Re: Understanding EVA reconstruction and leveling

>Does reconstruction use unassigned capacity within the affected RSS only (to regenerate the redundant data)?

No - capacity on the entire EVA disk group that had the failed disk is used, so as part of the reconstruction process some initial transfer of data to other RSS groups may take place,

>If the loss of a disk took an RSS below the minimum number of members, would any subsequent RSS adjustment take place as part of the reconstruction process?

Yes - if the RSS group is too small to exist on it's own, it will be joined to another. Depending on the number of groups and disks, it may in turn be split again (somehow, I'm not an RSS internals expert).

>So the loss of a second disk in an RSS during leveling could result in data loss?

No, the loss of a second disk while RECONSTRUCTING in the same RSS could result in data loss. Note that if your data is RAID5, the loss of any other disk in the affected RSS group before reconstructing is over will result in data loss. If your data is RAID 1, you will only lose data if the phyical disk that was the failed disk's mirror fails. With Raid 6, you would have to have two disks fail in the same RSS group while reconstructing is going on.

Note you could have lots of other disk failures, but as long as each one is in a different RSS group, you are fine.
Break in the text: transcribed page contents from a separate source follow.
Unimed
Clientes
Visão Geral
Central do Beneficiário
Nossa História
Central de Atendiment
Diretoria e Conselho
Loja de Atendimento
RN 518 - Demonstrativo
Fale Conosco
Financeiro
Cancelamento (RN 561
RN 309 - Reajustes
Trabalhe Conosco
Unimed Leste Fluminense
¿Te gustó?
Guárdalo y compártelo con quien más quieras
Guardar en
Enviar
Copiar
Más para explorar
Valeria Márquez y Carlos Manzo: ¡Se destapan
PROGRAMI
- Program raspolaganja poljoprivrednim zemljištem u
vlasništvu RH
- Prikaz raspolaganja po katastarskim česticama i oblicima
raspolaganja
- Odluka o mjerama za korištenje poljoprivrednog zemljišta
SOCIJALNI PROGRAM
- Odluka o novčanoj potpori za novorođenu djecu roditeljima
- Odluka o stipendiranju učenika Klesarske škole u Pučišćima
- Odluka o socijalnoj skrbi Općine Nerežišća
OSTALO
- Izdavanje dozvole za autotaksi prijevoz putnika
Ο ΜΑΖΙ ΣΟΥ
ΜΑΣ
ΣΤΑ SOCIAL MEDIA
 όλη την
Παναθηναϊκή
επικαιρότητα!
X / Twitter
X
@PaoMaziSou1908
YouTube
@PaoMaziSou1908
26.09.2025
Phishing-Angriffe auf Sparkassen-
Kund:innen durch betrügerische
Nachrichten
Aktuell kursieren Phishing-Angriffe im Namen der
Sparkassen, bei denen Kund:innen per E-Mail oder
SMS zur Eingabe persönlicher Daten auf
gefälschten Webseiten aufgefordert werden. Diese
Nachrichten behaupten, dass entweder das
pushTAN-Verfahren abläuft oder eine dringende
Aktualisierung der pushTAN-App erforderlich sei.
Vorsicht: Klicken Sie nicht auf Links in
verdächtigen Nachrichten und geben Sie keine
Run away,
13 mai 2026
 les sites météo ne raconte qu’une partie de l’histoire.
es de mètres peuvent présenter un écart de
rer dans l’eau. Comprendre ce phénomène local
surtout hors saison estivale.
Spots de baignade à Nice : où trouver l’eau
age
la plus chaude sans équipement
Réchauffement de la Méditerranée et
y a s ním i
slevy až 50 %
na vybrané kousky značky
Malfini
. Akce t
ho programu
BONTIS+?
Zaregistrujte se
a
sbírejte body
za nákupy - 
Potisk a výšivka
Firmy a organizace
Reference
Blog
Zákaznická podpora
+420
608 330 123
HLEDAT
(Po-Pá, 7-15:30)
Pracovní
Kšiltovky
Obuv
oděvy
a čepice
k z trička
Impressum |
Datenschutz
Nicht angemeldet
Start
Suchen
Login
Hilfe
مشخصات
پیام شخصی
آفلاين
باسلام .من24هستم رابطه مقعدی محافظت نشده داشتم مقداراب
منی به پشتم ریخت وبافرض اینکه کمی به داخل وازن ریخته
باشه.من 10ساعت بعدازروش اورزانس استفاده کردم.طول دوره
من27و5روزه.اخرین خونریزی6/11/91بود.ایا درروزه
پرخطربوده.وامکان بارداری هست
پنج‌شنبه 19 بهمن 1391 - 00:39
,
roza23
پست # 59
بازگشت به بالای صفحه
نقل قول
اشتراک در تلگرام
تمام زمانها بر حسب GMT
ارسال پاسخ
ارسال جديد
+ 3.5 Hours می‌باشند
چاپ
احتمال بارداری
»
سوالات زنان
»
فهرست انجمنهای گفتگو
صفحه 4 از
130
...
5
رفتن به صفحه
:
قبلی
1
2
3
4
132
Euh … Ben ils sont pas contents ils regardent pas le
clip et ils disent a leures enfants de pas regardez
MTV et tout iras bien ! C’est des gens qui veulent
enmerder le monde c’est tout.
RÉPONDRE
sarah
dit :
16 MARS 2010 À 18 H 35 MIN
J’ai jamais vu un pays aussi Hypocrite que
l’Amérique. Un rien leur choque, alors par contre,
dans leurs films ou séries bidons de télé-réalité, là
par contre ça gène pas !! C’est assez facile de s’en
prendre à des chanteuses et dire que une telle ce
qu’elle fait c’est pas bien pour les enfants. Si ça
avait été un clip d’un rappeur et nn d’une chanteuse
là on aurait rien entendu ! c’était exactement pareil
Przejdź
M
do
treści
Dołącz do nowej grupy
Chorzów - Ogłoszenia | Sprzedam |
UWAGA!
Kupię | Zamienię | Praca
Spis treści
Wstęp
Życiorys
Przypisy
And yes, I have seen several instances of multiple disk failures within a 24-36 hour period (fortunately, while leveling) after an initial disk failure in my EVA's. Seems that the leveling "disk exercise" will sometimes cause additional failures. Only logical...


Thanks!
check out evamgt.wetpaint.com and evamgt google group
mollo_fire
Occasional Visitor

Re: Understanding EVA reconstruction and leveling

can i carry on eva xcs upgrade while leveling is on because it takes days

leix
Regular Advisor

Re: Understanding EVA reconstruction and leveling

you can upgrade it while leveling is on.
But i still suggest do it when the eva have no any issue ,data safe is the very very important things after all.